Return every line from the records below that has the word "each".

[DATA EXTRACTS]
——————

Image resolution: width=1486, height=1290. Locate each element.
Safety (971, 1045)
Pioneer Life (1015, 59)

——————

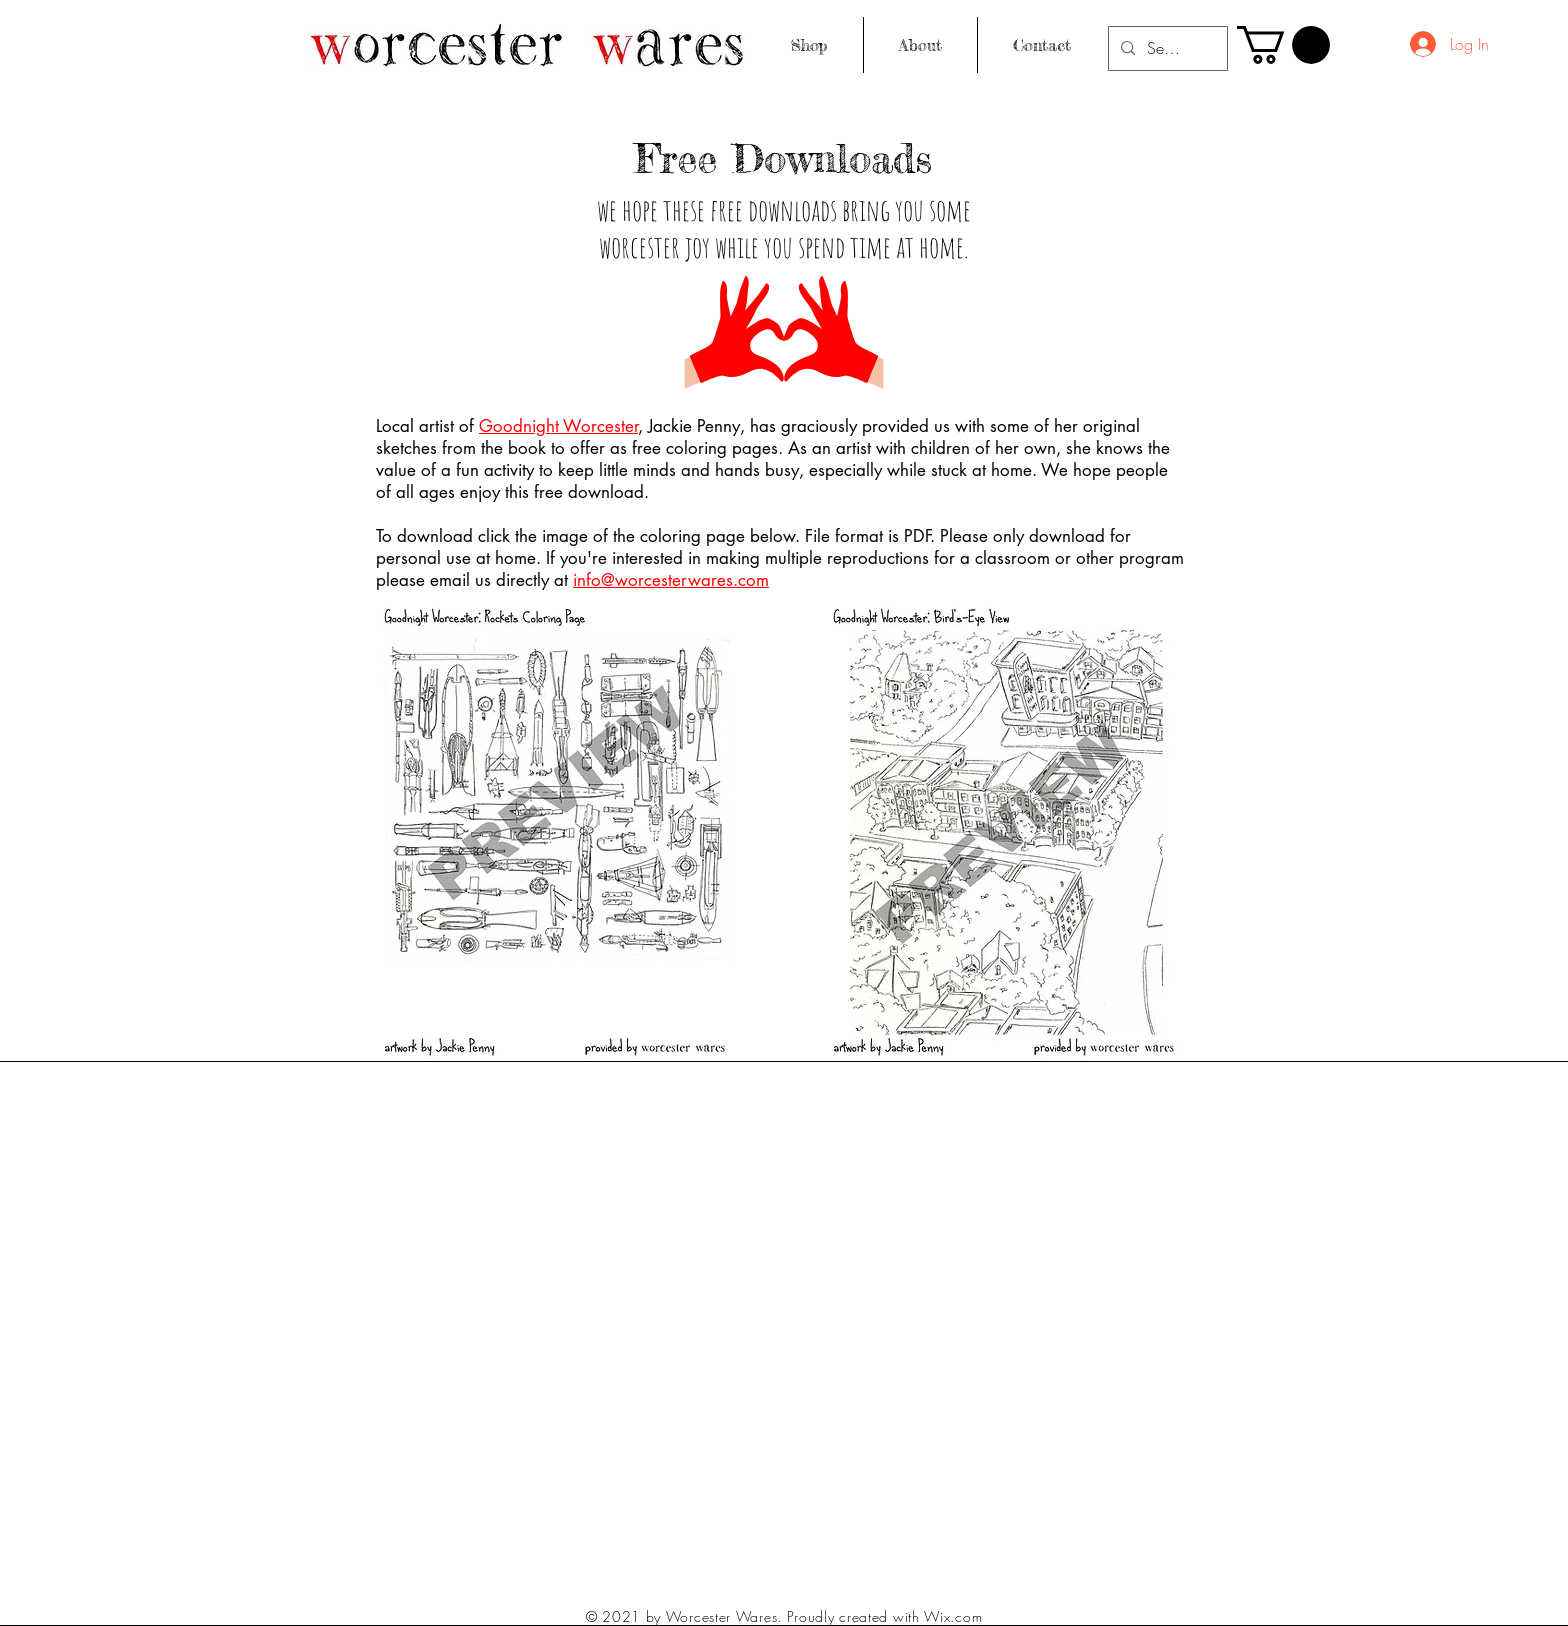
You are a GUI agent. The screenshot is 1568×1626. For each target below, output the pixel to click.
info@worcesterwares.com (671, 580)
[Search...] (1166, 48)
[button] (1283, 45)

——————

[SOLUTION TO THE EXERCISE]
Image resolution: width=1486, height=1290. Locate each element.
You are a GUI agent. The screenshot is 1568×1626. For each target below, output the pixel to click.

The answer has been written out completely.